Goal of the exercise: For the records below, give the number of lines containing the word "здоровья" and no other text.

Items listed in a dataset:
□ □ □ □ □
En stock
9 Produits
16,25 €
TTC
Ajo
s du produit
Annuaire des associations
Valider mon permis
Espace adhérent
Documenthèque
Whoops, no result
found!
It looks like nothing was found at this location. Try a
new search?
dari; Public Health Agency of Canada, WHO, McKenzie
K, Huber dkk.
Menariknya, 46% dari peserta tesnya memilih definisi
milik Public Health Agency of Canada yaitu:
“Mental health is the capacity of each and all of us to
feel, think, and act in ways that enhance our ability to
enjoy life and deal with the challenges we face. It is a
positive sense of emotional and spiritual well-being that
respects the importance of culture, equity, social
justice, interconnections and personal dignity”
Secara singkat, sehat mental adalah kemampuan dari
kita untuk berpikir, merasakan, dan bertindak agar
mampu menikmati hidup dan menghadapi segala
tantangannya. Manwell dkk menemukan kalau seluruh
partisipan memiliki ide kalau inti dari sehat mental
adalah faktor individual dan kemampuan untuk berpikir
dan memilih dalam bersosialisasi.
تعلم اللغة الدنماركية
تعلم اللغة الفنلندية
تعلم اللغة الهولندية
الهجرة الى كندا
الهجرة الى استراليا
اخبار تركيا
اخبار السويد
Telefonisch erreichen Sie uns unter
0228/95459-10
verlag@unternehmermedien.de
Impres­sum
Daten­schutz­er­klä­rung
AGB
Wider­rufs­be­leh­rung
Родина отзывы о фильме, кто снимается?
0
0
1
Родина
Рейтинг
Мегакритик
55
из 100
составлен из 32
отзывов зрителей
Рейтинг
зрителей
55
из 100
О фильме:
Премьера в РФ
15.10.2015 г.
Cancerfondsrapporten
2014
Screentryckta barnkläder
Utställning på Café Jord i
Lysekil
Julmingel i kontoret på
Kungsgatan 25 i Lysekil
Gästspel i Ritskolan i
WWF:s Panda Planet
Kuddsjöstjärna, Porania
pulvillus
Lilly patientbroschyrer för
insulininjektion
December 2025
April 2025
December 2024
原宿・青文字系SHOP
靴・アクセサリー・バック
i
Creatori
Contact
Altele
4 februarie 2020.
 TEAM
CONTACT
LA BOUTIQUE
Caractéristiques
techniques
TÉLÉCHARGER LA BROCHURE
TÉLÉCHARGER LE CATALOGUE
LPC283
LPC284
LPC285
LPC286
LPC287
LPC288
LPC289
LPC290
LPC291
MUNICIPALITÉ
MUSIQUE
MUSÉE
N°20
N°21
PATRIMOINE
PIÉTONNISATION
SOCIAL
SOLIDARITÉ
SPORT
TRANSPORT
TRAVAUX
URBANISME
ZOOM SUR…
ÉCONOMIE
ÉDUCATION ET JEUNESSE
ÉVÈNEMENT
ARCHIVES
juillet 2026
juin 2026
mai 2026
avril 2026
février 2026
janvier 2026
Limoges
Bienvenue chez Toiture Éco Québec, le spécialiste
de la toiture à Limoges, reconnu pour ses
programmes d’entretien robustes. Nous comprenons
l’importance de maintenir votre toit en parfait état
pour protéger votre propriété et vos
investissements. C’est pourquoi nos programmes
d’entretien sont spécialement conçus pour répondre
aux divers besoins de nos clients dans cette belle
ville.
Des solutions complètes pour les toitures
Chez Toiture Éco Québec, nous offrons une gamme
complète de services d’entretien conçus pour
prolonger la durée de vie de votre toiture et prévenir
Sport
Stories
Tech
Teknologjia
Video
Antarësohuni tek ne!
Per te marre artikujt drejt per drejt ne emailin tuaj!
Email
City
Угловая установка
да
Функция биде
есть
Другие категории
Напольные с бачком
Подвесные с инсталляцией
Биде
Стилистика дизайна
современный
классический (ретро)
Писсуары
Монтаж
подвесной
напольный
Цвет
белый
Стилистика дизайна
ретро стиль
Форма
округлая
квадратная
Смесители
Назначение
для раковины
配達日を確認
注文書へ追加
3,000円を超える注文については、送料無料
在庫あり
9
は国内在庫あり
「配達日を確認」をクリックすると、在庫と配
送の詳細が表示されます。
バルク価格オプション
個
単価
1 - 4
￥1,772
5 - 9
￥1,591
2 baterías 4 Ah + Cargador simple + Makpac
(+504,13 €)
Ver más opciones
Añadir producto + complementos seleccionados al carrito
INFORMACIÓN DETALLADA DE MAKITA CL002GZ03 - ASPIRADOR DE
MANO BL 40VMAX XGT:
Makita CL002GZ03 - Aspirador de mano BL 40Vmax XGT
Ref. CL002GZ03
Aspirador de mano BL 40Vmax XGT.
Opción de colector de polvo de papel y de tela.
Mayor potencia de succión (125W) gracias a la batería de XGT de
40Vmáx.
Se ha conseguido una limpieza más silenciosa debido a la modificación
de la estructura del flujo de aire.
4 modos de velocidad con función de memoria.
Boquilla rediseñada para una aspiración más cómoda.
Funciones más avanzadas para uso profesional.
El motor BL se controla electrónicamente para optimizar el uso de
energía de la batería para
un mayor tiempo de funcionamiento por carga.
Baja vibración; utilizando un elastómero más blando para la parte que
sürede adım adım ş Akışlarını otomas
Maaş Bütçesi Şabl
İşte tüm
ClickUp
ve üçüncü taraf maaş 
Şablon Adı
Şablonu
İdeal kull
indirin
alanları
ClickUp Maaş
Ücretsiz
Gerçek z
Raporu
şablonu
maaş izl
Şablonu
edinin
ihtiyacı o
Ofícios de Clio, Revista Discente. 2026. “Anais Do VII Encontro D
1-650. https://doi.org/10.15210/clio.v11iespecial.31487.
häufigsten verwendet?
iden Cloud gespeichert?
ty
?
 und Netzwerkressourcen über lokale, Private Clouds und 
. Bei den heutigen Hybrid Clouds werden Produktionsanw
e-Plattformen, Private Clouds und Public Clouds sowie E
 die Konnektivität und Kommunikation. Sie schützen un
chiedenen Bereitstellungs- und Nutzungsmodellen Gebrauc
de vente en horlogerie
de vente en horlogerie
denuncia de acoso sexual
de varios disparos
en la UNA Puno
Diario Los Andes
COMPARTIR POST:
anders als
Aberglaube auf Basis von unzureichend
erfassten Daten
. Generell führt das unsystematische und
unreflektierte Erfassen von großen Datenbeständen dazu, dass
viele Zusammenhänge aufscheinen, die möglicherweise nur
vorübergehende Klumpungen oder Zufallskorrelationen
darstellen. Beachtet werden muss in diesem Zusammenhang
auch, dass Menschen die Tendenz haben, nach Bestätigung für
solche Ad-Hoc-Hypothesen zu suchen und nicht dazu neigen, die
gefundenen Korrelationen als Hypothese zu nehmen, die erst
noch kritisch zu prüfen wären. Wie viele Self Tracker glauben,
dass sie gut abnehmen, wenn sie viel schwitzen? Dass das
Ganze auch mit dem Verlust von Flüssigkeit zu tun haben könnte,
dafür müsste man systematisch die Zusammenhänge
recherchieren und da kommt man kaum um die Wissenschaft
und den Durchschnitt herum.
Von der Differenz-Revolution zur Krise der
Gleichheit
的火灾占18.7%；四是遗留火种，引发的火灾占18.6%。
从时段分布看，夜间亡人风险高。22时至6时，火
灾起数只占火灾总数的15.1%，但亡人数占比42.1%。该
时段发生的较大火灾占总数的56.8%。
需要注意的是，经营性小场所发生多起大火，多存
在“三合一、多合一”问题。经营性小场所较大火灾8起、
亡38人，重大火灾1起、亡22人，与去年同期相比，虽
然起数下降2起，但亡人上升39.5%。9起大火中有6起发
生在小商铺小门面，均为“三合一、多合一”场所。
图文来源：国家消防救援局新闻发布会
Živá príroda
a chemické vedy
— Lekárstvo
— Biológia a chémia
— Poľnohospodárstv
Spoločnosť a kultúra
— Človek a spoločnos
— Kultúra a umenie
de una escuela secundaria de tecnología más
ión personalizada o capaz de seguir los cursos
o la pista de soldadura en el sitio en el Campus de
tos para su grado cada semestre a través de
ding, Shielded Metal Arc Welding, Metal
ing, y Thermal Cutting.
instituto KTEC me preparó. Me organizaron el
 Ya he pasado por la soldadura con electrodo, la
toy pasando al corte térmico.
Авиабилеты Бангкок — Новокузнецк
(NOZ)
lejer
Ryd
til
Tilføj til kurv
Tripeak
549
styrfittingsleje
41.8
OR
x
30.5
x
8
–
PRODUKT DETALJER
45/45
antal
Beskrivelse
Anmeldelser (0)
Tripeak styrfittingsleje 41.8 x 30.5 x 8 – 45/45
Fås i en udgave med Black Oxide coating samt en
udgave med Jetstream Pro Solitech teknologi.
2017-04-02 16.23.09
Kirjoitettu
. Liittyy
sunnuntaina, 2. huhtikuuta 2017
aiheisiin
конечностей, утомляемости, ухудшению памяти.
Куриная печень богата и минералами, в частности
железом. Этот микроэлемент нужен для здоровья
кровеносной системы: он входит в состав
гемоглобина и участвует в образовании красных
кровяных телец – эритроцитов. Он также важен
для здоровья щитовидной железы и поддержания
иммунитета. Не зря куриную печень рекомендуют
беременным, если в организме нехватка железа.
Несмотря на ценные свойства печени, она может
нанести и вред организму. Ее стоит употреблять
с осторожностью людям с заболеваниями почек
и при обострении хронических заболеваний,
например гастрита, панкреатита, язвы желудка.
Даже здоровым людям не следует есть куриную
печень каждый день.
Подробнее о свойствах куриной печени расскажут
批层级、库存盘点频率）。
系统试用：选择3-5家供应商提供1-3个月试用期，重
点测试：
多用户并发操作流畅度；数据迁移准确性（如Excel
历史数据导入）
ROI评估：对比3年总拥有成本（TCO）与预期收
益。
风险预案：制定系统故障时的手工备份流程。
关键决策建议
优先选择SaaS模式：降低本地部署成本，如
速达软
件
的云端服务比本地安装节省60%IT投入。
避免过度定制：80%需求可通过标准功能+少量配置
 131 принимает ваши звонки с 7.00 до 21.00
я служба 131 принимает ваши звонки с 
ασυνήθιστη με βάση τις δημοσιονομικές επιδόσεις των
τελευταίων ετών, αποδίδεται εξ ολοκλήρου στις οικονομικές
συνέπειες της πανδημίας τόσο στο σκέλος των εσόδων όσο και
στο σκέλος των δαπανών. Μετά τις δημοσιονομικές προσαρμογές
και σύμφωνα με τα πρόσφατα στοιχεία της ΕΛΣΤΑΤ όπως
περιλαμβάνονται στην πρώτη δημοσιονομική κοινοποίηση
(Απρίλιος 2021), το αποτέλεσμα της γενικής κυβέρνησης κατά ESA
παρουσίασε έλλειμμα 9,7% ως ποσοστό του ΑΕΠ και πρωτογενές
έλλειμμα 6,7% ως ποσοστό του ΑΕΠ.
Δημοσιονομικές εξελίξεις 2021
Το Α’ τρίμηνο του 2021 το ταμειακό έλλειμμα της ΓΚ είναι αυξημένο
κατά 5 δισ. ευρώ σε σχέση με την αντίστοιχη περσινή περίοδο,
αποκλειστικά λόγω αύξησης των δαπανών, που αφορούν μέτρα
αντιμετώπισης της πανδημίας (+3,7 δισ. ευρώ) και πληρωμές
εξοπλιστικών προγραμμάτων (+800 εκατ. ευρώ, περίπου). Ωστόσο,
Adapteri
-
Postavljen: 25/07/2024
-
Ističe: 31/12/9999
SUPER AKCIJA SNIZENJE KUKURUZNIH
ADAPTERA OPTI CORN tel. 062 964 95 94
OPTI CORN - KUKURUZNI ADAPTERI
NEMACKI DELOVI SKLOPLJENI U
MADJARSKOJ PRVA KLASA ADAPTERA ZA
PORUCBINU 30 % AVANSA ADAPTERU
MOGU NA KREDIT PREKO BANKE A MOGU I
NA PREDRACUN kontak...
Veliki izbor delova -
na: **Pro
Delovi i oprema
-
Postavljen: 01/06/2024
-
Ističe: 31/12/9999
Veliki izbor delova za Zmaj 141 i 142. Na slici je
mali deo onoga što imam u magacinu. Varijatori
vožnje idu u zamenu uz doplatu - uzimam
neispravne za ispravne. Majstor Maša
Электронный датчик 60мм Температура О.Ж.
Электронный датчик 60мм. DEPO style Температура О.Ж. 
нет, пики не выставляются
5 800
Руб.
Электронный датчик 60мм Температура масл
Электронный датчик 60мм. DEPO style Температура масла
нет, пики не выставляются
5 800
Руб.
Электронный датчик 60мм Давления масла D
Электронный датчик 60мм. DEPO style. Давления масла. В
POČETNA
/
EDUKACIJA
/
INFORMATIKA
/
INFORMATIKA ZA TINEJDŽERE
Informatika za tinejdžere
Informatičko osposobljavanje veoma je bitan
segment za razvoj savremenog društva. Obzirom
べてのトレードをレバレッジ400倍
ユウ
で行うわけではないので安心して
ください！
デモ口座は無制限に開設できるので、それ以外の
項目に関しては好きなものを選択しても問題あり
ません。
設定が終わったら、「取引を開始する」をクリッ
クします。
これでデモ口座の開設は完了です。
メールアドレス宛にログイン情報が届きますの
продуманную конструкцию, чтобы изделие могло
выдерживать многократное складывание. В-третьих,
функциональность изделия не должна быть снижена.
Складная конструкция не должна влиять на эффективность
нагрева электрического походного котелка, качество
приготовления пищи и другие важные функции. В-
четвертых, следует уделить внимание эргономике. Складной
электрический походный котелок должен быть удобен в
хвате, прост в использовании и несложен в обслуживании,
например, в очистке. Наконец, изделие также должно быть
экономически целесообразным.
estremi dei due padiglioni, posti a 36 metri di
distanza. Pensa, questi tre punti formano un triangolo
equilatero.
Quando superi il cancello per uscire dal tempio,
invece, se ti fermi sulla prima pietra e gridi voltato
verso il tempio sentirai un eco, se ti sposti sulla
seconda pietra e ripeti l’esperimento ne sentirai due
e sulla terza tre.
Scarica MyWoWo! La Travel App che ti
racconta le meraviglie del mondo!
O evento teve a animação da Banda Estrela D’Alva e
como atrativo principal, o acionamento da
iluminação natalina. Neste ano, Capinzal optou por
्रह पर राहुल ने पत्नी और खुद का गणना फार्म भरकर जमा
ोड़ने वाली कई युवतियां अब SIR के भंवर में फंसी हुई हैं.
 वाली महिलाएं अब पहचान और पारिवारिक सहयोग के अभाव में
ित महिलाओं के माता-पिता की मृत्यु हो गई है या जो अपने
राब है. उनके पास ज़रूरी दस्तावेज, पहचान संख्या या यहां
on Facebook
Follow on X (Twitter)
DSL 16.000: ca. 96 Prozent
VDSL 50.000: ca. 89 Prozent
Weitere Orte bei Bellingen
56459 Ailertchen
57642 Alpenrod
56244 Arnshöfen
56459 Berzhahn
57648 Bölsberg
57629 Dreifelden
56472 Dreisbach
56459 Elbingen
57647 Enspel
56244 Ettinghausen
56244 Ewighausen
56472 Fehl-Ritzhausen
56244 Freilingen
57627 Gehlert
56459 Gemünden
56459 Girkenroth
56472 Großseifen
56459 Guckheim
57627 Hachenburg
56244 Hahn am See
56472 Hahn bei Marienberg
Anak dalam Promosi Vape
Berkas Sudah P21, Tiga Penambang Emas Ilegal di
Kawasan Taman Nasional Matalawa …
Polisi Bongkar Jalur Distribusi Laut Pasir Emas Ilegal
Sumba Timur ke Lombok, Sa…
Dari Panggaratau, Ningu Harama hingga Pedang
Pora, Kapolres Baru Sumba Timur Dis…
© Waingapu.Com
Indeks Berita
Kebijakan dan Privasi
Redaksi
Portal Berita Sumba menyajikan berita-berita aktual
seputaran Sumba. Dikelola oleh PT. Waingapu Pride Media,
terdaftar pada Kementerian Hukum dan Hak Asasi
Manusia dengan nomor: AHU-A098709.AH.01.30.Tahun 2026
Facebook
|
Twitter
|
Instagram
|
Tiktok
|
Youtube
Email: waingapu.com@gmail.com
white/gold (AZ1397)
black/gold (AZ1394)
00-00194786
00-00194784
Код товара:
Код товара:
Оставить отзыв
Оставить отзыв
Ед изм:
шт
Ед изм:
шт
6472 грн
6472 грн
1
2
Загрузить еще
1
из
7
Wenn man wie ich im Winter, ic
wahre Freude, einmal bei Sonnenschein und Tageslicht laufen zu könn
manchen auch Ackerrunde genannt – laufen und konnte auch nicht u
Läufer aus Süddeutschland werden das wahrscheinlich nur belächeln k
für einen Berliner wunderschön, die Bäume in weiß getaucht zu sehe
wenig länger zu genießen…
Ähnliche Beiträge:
□ □ □ □ □
Your solution: 2